Sala 12 Atrio o Sala di Bacco e Arianna

 La sala, utilizzata come atrio è posta al centro dei due appartamenti reali. La decorazione viene realizzata, tra il 1718 e il 1722, seguendo le istruzioni di Filippo Juvarra, che per la volta, raffigurante l’incontro di Bacco con Arianna, si avvale pera del pittore toscano Sebastiano Galeotti . Alle pareti i raffinati stucchi dell’équipe degli stuccatori luganesi Somasso: i simboli del potere : la corona, il bastone del comando e lo scettro, le due nicchie con i busti marmorei di Bernardino Falconi, già a Palazzo Reale e fortemente voluti da Juvarra in questa sala. Essi rappresentano come Diana, Maria Giovanna di Savoia-Nemours seconda Madama Reale e il marito Carlo Emanuele II, come Adone, Amore.
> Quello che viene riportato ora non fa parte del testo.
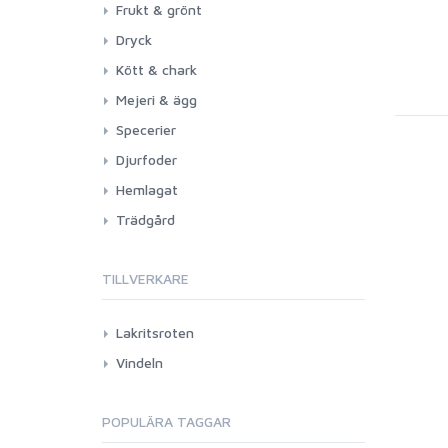
Frukt & grönt
Dryck
Kött & chark
Mejeri & ägg
Specerier
Djurfoder
Hemlagat
Trädgård
TILLVERKARE
Lakritsroten
Vindeln
POPULÄRA TAGGAR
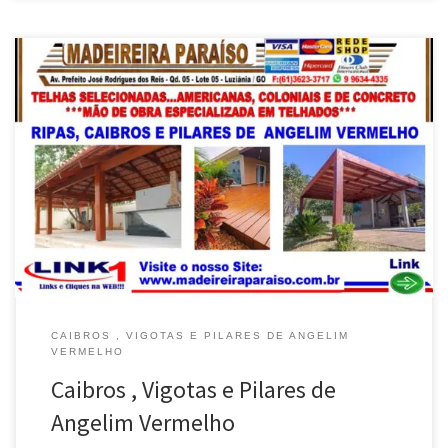
Na Madeireira Paraíso , Caibros , Vigotas e Pilares de Angelim
Vermelho , entregas em Luziânia / GO Caibros , Vigotas e Pilares
de Angelim Vermelho , pronta entrega , envio para Brasília e
Entorno do DF Caibros , Vigotas e Pilares de Angelim Vermelho ,
na Promoção , envio […]
CAIBROS , VIGOTAS E PILARES DE ANGELIM
VERMELHO
Caibros , Vigotas e Pilares de
Angelim Vermelho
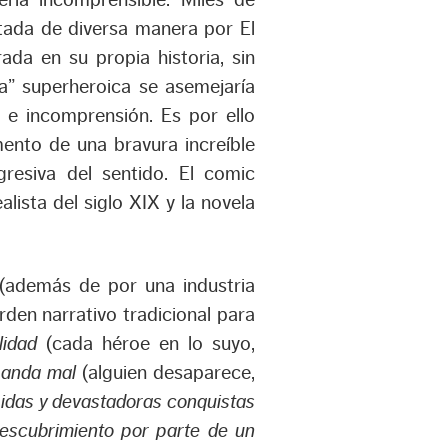
ría incomprensible. Miles de
ctada de diversa manera por El
da en su propia historia, sin
” superheroica se asemejaría
d e incomprensión. Es por ello
imento de una bravura increíble
resiva del sentido. El comic
lista del siglo XIX y la novela
e (además de por una industria
den narrativo tradicional para
lidad
(cada héroe en lo suyo,
 anda mal
(alguien desaparece,
idas y devastadoras conquistas
escubrimiento por parte de un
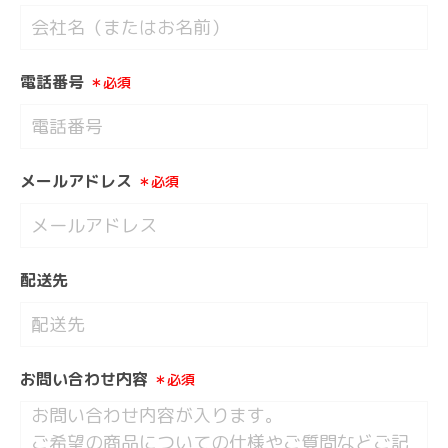
電話番号
＊必須
メールアドレス
＊必須
配送先
お問い合わせ内容
＊必須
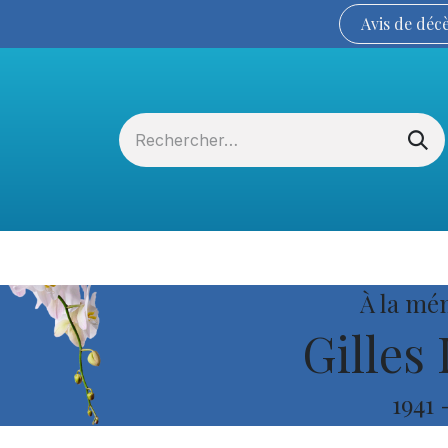
Avis de
déc
Services funéraires
La Coopérative
À la mé
Gilles
1941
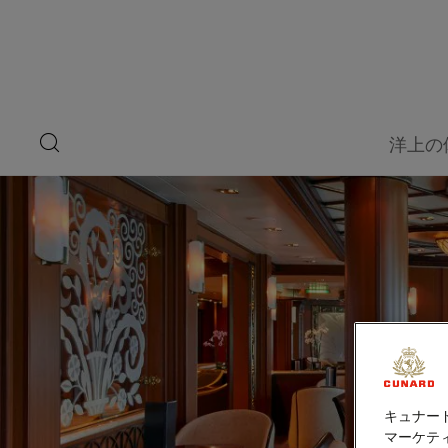
ペ
船
ー
ジ
上
内
容
の
へ
ス
愉
キ
search
洋上の
ッ
button
し
プ
み
キュナー
マーケティ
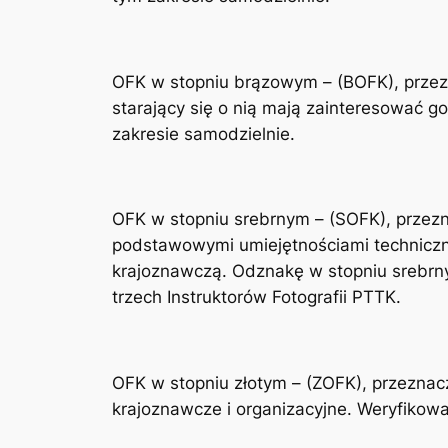
OFK w stopniu brązowym – (BOFK), przez
starający się o nią mają zainteresować go
zakresie samodzielnie.
OFK w stopniu srebrnym – (SOFK), przezn
podstawowymi umiejętnościami techniczny
krajoznawczą. Odznakę w stopniu srebrn
trzech Instruktorów Fotografii PTTK.
OFK w stopniu złotym – (ZOFK), przeznac
krajoznawcze i organizacyjne. Weryfikow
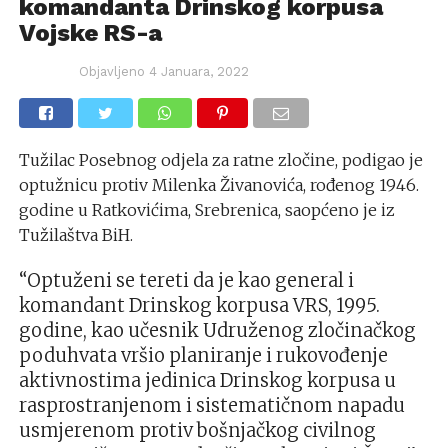
komandanta Drinskog korpusa
Vojske RS-a
Objavljeno
4 Januara, 2022
Tužilac Posebnog odjela za ratne zločine, podigao je
optužnicu protiv Milenka Živanovića, rođenog 1946.
godine u Ratkovićima, Srebrenica, saopćeno je iz
Tužilaštva BiH.
“Optuženi se tereti da je kao general i
komandant Drinskog korpusa VRS, 1995.
godine, kao učesnik Udruženog zločinačkog
poduhvata vršio planiranje i rukovođenje
aktivnostima jedinica Drinskog korpusa u
rasprostranjenom i sistematičnom napadu
usmjerenom protiv bošnjačkog civilnog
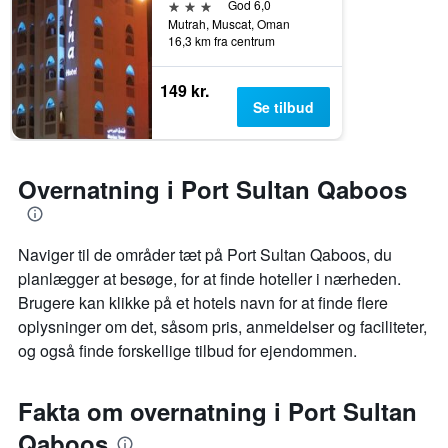
3 stjerner
God 6,0
Mutrah, Muscat, Oman
16,3 km fra centrum
149 kr.
Se tilbud
Overnatning i Port Sultan Qaboos
Naviger til de områder tæt på Port Sultan Qaboos, du
planlægger at besøge, for at finde hoteller i nærheden.
Brugere kan klikke på et hotels navn for at finde flere
oplysninger om det, såsom pris, anmeldelser og faciliteter,
og også finde forskellige tilbud for ejendommen.
Fakta om overnatning i Port Sultan
Qaboos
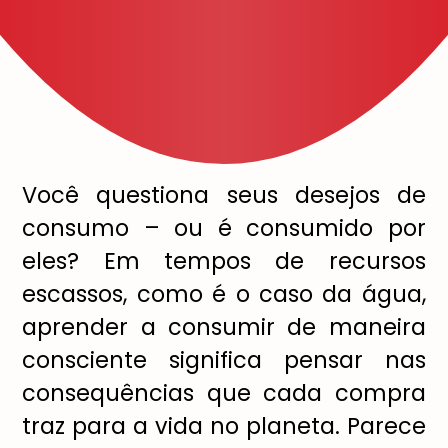
Você questiona seus desejos de
consumo – ou é consumido por
eles? Em tempos de recursos
escassos, como é o caso da água,
aprender a consumir de maneira
consciente significa pensar nas
consequências que cada compra
traz para a vida no planeta. Parece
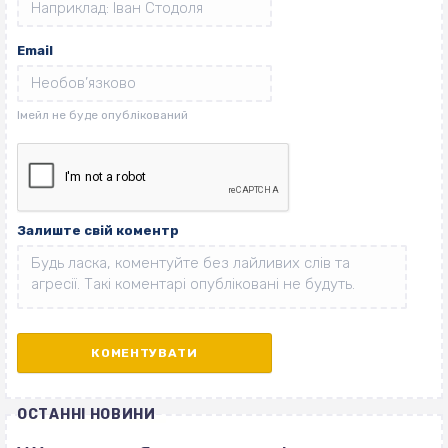
Email
Залиште свій коментр
ОСТАННІ НОВИНИ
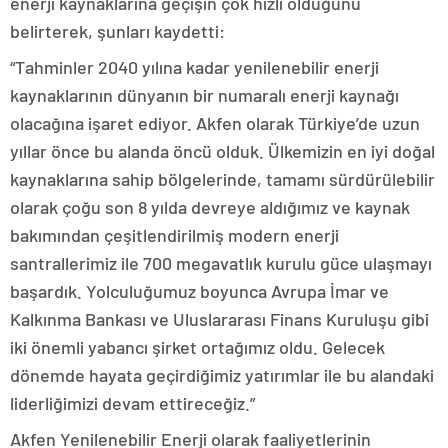
enerji kaynaklarına geçişin çok hızlı olduğunu
belirterek, şunları kaydetti:
“Tahminler 2040 yılına kadar yenilenebilir enerji
kaynaklarının dünyanın bir numaralı enerji kaynağı
olacağına işaret ediyor. Akfen olarak Türkiye’de uzun
yıllar önce bu alanda öncü olduk. Ülkemizin en iyi doğal
kaynaklarına sahip bölgelerinde, tamamı sürdürülebilir
olarak çoğu son 8 yılda devreye aldığımız ve kaynak
bakımından çeşitlendirilmiş modern enerji
santrallerimiz ile 700 megavatlık kurulu güce ulaşmayı
başardık. Yolculuğumuz boyunca Avrupa İmar ve
Kalkınma Bankası ve Uluslararası Finans Kuruluşu gibi
iki önemli yabancı şirket ortağımız oldu. Gelecek
dönemde hayata geçirdiğimiz yatırımlar ile bu alandaki
liderliğimizi devam ettireceğiz.”
Akfen Yenilenebilir Enerji olarak faaliyetlerinin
A completare la sala i nicchioni di fondo, detti “buffetti” decorati a grottesca , putti e fiori da Francesco Fariano tra il 1729 e il 1730. Sui ripiani dorati, grazie ad un disegno autografo di Filippo Juvarra, sappiamo esservi collocate porcellane. Originale lo splendido pavimento con marmi di tre differenti colori : nero di Como, bianco di Busca e grigio di Valdieri dal peculiare effetto tridimensionale realizzato dallo scalpellino Carlo Berardo nel 1725. Oggi sono mancanti tre pezzi significativi presenti nella sala ancora nel 1846 : un piedistallo in marmo verde raffigurante tre puttini sostenente il busto della regina Maria Teresa d’Austria Este , oggi al Castello di Racconigi. L’altro è un “quadro di marmo in rilievo” raffigurante Anna Cristina Ludovica Principessa di Piemonte. A completare l’arredo il famoso” tavolo del pugno”, in marmo giallo, tavolo che secondo la tradizione, sarebbe stato scalfito da un pugno sferrato da Vittorio Amedeo II in un momento d’ira.  

CURIOSITA’

Sebastiano Galeotti

(Firenze 22 dicembre1675-Mondovì 16 ottobre 1741)

“Il suo pennello è spedito,facile, e di buon impasto, sì a olio, come a fresco” ebbe a dire un contemporaneo di Sebastiano Galeotti pittore fiorentino, dal ricco itinerario pittorico, che lo porterà presso le più importanti corti del nord d’Italia. “Tre volte fu il Galeotti a Torino. La prima invitatovi da’ Conti di Guarena, affinché ornasse loro di pitture un salotto, ed una galleria”e “nel tempo medesimo conosciutosi il suo merito da quel Re, fu da lui mandato al delizioso soggiorno a Rivoli, a dipingervi l’atrio Reale…” racconta Carlo Giuseppe Ratti, uno dei suoi biografi. Dietro alla scelta di Vittorio Amedeo II, naturalmente si cela l’apprezzamento di Filippo Juvarra per il pittore, di cui aveva avuto modo di apprezzarne il valore nel corso di una visita a Parma nel 1706 e tramite Carlo Giacinto Roero di Guarene, suo grande amico. Il tema scelto per questa volta narrato con i toni tipici dell’Arcadia, citando i Fasti di Ovidio ben si collega alla destinazione d’uso della sala che funge da raccordo fra le stanze del re e quella della moglie. Questo racconto mitologico sarà oggetto di un sipario realizzato dal Galeotti nel 1740 al Teatro Regio.